The series of debacles that defined my journey here are virtually forgotten (I’ll be entirely forgiving and happy as soon as my luggage arrives from its detour in Germany…) as I descend into the lobby of the Hotel Handakas. It feels less like a hotel and more so like a home. The family that owns the hotel and their friends sit around the television that hangs in one corner, talking to each other with loud voices and lively gestures. They wave and make exuberant exclamations in Greek as I pass by. I smile and wave back, making a mental note of learning how to greet them in their language as soon as possible. A buffet is laid out, offering drinks, fresh fruits, and Greek yogurt, as well as bread, cheese, and ham. Some of the hotel guests are already up, either sitting at the tables inside or indulging in some sun on the loungers by the pool.

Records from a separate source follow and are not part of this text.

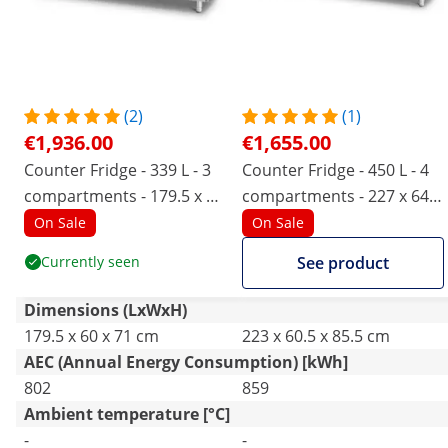
(2)
(1)
€1,936.00
€1,655.00
Counter Fridge - 339 L - 3
Counter Fridge - 450 L - 4
compartments - 179.5 x 60
compartments - 227 x 64
cm - Class B - stainless
cm - Class B - stainless
On Sale
On Sale
steel - Royal Catering
steel - Royal Catering
Currently seen
See product
Dimensions (LxWxH)
179.5 x 60 x 71 cm
223 x 60.5 x 85.5 cm
AEC (Annual Energy Consumption) [kWh]
802
859
Ambient temperature [°C]
-
-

I grab some yogurt, a banana, and apricot marmalade before joining the other family-Kimberly and her two sons, Sonny and Chet, all Canadian!- that is volunteering with me during these two weeks. There are only four of us on this particular service trip, which is due in no small part to the financial crisis plaguing the country at this time I imagine. Our Team Leader isn’t here yet.

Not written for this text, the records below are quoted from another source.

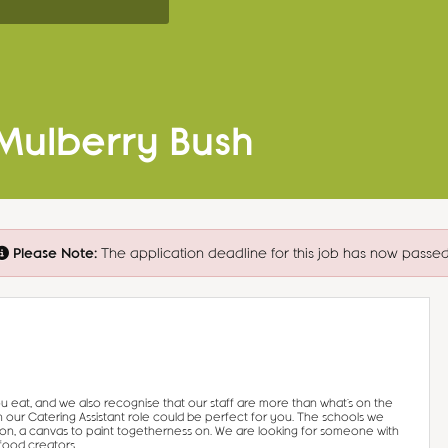
 Mulberry Bush
Please Note:
The application deadline for this job has now passed
u eat, and we also recognise that our staff are more than what’s on the
n our Catering Assistant role could be perfect for you. The schools we
ion, a canvas to paint togetherness on. We are looking for someone with
food creators.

“Sleep well?” Kimberly asks me. I nod vigorously, the 9-hour sleep interlude a welcome blessing after close to 30 hours with no sleep.
We enjoy breakfast and have additional respite until 11:00am, the start time of orientation. Our Team Leader, Sam, is a British-born woman that moved to Greece when she married her husband. She has lived here for 23 years since then. It’s fascinating to watch her swap from speaking her native English in a crisp British accent to the vibrancy and pronounced gesticulations of Greek.

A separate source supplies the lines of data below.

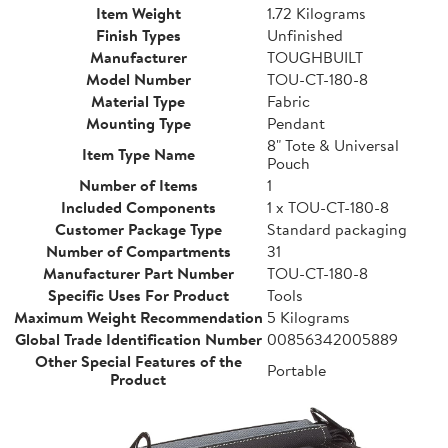
Item Weight
1.72 Kilograms
Finish Types
Unfinished
Manufacturer
TOUGHBUILT
Model Number
TOU-CT-180-8
Material Type
Fabric
Mounting Type
Pendant
8" Tote & Universal
Item Type Name
Pouch
Number of Items
1
Included Components
1 x TOU-CT-180-8
Customer Package Type
Standard packaging
Number of Compartments
31
Manufacturer Part Number
TOU-CT-180-8
Specific Uses For Product
Tools
Maximum Weight Recommendation
5 Kilograms
Global Trade Identification Number
00856342005889
Other Special Features of the
Portable
Product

“Was it difficult to acclimate to Greek culture?” I ask her. She pauses for a moment.
“No. Not at all,” She says. “A lot of my friends had difficulties with it, but I was fine.”
I’m not entirely surprised by her answer.
It’s nice outside by the pool. We sit on the lounge chairs, sipping ice cold water, going through formal introductions and discussing the philosophy and policies of the service program.
“We don’t force our way into communities, we only go where we’re invited,” Sam explains. The Greece service program in Gazi County came about when its Mayor saw a picture of Global Volunteers assisting other communities. After having the information page translated for him, he reached out and requested a similar service program in his municipality. This was back in 2005. 10 years and 102 service teams on (we are the 103rd!), the Greece program is thriving and its presence is requested in neighbouring communities.
However, expansion is contingent on there being enough volunteers. The financial crisis has made some reticent about visiting the country. Perhaps potential visitors think that the daily withdrawal limits, the existing austerity measures, and the upcoming referendum are causing unrest that will eventually break out into violence.
“There was a rally and half of the people there were for a yes, and the other half were for a no. And there was no violence,” Sam says.
“That’s more than can be said for some Canadian demonstrations,” Kimberly comments. I give a wry laugh of agreement.
With regards to the financial limits specifically, tourists are fortunate enough to not be impacted by them. We can withdraw up to our daily limits. And it’s certainly not impossible to access an ATM.
“I passed by one earlier. No line,” Sam tells me. I can’t guarantee that you will have the same experience should you come to Greece, so you can grab some extra cash just to be safe. Credit cards are accepted in most locations, however.
And, most importantly, in all this worry over ourselves- us, the privileged tourists, especially those of us coming from countries such as Canada-we lose sight of the bigger picture.
“Unemployment is at 28%. Suicide is up by 48% since 2009,” Sam recites the facts grimly. “Before now, I had never seen a family eat from trash cans. But there they were, right outside of a school in Amoudara as my daughter and I were walking by. We were both shocked. She had never seen that either, of course.”
I wince. No one speaks. There’s nothing to say.
Proficiency in English is required here in order to be able to attend university. This need isn’t addressed sufficiently by the curriculum. Children need to seek private instruction outside of school, but this is expensive. There are far too many families living under the poverty line, after all. And this is where it all begins to fall into perspective.
Even if one child takes something away from the English lessons that my fellow volunteers and I provide, that means that they can go to university, should they wish to. They can receive an education and work toward being able to provide for themselves and their families. They can mentor and inspire others to pursue the same path. This isn’t a complete solution for a country and a people that have been suffering for so long, but it’s a start. So no matter how nervous I am, I’ll be saying something to myself that I really never could have said before:
There is a need for this. What I’m doing is important. It’s essential.